According to some in the industry, mini-LNG trains could help drillers save money. Chron’s Magill quotes the head of a former owner of a small-scale LNG plant, Kelley GTM Manufacturing, as saying LNG could be regasified and used to power drilling equipment in the field, replacing costlier diesel. The question here is, why liquefy and regasify when you have the gas as is at the field. Yet liquefied gas can also be used as fuel for machinery, and it could be a cheaper and cleaner alternative to diesel.
Be that as it may, the challenges for mini-LNG plants seem to be identical to those that large-scale plants have: securing long-term customers. In a low-price environment, many buyers prefer to tap the spot market than to commit to long-term contracts that are the bread and butter of LNG producers. For all the benefits that small-scale LNG plants can deliver in the gas flaring department, finding enough consumers for the fuel remains the major challenge. This is because demand for LNG as fuel for oil production equipment depends on oil demand.

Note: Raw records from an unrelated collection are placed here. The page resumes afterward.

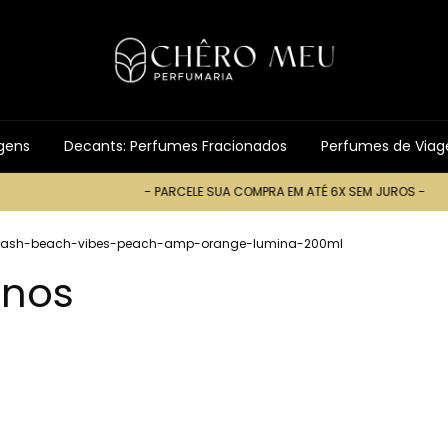
gens
Decants: Perfumes Fracionados
Perfumes de Via
- PARCELE SUA COMPRA EM ATÉ 6X SEM JUROS -
- PARCELE S
lash-beach-vibes-peach-amp-orange-lumina-200ml
inos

Mini-LNG plants at the oil field only make sense if there are enough rigs and hydraulic pumps to be fuelled with gas. An alternative use is as fuel for ships—demand for LNG-powered smaller vessels is on the rise. But given the amounts of LNG that are used as fuel, small-scale producers would have to face the stiff competition of larger LNG companies.
Replacing flaring with LNG production certainly sounds like a good idea. It could be a particularly good idea for bigger flarers than the United States, such as Iraq. But whether it is a good idea for the Permian right now remains to be seen.